問題タブ [rna-seq]

DESeq2 パッケージを使用して PCA を実行していますが、既に観測に基づいている形状の黒い輪郭を取得したいと考えています。丸いものは機能しますが、他の形状は機能しません。

Make stat_ellipse {ggplot2} Outline geom_point fill color やPlace a border around pointsなどの例では、データが 1 つの形状としてプロットされます。

以前に大きなデータセットで PCA を実行したため、再現可能な例を示すのは困難ですが、これは私が次のように実行したものです。

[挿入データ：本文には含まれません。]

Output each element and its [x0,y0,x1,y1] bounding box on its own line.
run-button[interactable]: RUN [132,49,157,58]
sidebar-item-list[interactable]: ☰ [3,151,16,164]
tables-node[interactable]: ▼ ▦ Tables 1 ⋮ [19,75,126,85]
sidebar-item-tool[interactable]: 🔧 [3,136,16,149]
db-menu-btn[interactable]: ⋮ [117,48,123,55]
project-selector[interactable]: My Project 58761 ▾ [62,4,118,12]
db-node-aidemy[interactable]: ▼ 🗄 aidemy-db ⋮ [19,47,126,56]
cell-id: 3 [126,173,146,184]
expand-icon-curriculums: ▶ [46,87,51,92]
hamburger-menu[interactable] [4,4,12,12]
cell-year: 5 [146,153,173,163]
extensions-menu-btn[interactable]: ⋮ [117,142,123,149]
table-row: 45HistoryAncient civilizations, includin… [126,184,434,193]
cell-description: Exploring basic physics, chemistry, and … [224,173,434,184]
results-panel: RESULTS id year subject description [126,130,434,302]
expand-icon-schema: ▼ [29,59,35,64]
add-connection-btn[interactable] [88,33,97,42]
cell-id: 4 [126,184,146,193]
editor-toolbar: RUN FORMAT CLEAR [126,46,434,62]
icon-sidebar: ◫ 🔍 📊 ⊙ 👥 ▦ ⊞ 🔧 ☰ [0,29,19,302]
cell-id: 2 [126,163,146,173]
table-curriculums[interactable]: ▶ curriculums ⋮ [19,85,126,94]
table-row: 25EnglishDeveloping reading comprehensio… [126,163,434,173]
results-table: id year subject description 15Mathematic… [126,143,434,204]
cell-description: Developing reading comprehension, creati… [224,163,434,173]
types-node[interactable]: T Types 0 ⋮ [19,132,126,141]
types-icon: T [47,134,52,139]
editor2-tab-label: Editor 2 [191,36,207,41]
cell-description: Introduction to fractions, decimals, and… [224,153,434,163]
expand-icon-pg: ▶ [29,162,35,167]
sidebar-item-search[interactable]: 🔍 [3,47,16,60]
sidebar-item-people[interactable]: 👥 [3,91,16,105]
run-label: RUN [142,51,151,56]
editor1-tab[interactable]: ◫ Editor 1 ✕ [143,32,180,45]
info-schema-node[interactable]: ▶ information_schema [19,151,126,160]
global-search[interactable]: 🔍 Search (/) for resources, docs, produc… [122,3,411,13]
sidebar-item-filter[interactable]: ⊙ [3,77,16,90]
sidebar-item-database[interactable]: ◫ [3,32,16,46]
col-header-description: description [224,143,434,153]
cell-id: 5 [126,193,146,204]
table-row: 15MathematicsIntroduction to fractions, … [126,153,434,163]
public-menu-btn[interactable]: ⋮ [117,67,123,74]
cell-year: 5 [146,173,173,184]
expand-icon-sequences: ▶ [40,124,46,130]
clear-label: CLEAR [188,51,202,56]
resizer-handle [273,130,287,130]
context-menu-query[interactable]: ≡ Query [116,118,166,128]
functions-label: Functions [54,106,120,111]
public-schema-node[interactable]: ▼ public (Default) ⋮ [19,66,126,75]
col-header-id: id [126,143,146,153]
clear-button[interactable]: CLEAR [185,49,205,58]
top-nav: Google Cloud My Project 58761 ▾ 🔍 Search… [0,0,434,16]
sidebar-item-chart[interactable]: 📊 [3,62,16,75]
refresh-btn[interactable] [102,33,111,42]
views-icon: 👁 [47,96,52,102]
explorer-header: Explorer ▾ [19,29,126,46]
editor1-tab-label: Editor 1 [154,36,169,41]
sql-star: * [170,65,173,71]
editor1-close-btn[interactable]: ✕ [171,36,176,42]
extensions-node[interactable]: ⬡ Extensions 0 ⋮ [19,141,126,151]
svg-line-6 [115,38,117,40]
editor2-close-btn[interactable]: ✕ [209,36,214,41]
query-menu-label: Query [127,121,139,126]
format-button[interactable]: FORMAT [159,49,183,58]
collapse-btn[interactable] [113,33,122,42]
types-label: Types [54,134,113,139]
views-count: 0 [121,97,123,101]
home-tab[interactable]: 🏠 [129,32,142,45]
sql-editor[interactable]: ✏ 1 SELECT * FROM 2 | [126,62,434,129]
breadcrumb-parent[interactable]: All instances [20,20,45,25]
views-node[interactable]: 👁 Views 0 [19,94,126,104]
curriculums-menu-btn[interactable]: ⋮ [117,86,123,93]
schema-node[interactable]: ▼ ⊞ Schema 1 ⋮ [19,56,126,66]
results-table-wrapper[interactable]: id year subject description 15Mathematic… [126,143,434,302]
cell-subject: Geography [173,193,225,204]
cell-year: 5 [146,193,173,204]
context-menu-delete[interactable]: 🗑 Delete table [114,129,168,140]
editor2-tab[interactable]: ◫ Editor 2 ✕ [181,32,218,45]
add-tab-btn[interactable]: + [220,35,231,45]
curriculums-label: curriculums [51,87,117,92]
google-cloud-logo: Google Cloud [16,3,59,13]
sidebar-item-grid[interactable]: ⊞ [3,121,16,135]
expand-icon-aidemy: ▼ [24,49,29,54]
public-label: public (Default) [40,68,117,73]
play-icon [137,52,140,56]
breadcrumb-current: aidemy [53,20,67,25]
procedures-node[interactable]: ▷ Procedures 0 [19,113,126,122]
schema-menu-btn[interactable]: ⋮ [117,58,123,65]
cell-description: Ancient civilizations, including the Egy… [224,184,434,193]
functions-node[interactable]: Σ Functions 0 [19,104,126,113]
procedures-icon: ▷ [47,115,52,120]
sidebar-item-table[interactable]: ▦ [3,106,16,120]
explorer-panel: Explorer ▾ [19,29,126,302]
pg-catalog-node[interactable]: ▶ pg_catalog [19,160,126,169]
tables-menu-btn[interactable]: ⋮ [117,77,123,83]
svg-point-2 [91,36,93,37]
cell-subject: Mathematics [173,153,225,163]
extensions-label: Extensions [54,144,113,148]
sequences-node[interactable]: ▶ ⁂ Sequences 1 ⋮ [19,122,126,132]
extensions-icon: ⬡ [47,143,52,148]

その鍵は、その新しいレイヤーのコーディングにあると思いますgeom_point

ランニングscale_fill_manual I get the following

RNA 配列データを使用して、R で火山プロット (抗生物質の有無にかかわらず細菌の異なる遺伝子発現を比較する) を介して遺伝子を分析しています。一方の条件と、もう一方の条件で「0」でない TPM 値は、差次的に表現されているとは判断されませんでした。私の火山プロットの遺伝子のいくつかは、TPM にこの違いがあり、私のプロットでは有意であると表示されますが、この「0」の値の差を持つ他の遺伝子は、私のプロットによれば有意であるとは見なされません。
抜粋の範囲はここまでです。